- **How to complete this task**: Lines that include "cookie" make up the answer; copy all of them from the data below.

- **Dataset entries**:
▽

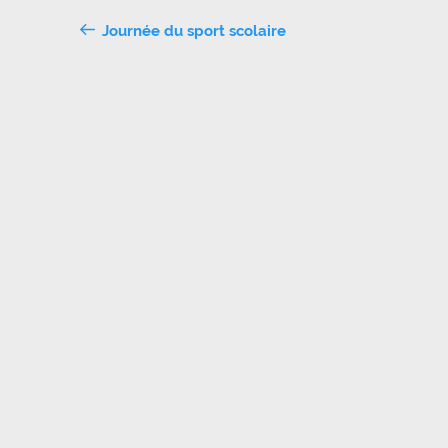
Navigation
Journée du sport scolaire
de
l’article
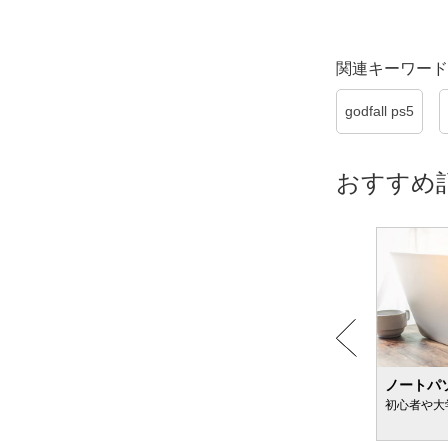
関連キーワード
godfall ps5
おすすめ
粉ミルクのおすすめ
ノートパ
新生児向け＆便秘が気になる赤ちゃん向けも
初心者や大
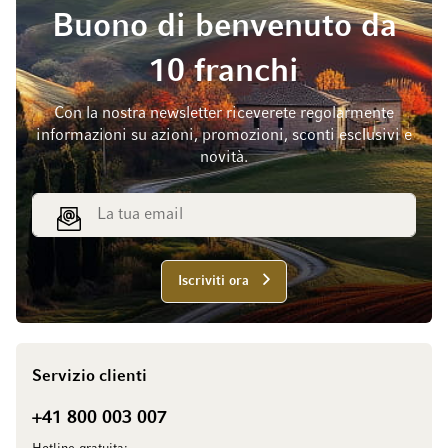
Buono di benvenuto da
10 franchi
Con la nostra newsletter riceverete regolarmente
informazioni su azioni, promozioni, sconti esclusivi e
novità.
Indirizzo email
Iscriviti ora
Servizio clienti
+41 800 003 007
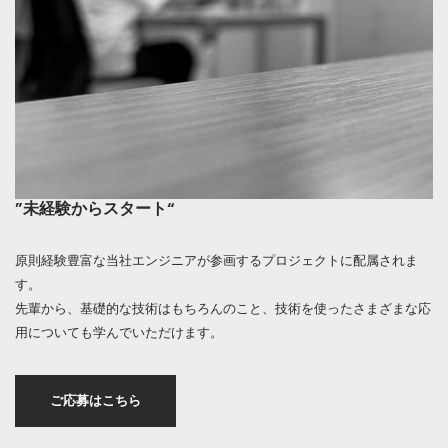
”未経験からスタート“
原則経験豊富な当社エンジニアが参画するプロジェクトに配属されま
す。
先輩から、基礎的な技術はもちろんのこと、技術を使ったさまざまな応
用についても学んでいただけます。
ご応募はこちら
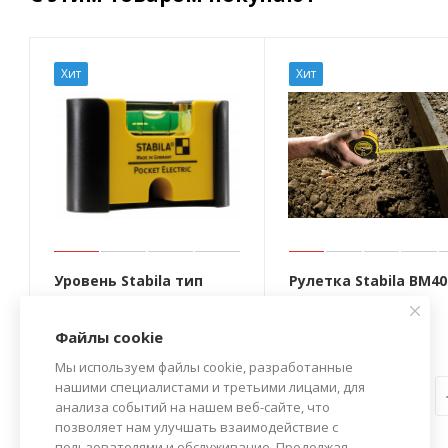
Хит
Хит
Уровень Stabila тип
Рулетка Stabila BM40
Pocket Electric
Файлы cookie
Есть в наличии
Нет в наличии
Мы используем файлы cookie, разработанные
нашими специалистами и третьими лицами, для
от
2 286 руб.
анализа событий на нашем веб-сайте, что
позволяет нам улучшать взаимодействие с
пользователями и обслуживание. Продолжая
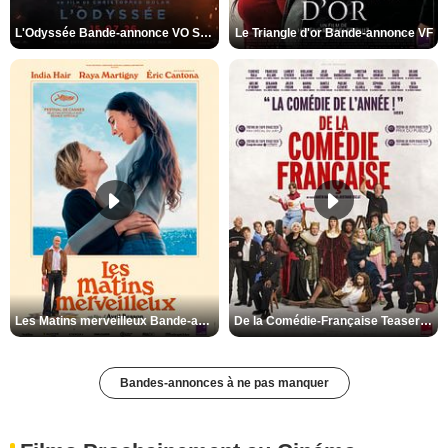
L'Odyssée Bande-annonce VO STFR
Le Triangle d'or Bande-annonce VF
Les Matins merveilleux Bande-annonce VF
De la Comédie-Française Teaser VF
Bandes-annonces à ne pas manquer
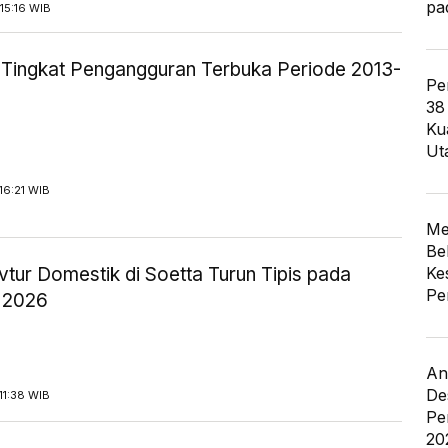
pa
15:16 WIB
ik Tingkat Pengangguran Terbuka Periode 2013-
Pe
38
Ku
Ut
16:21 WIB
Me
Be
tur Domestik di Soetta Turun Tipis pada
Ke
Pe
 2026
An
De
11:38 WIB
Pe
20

△

- **Answer to this problem**:
Файлы cookie
Мы используем файлы cookie, разработанные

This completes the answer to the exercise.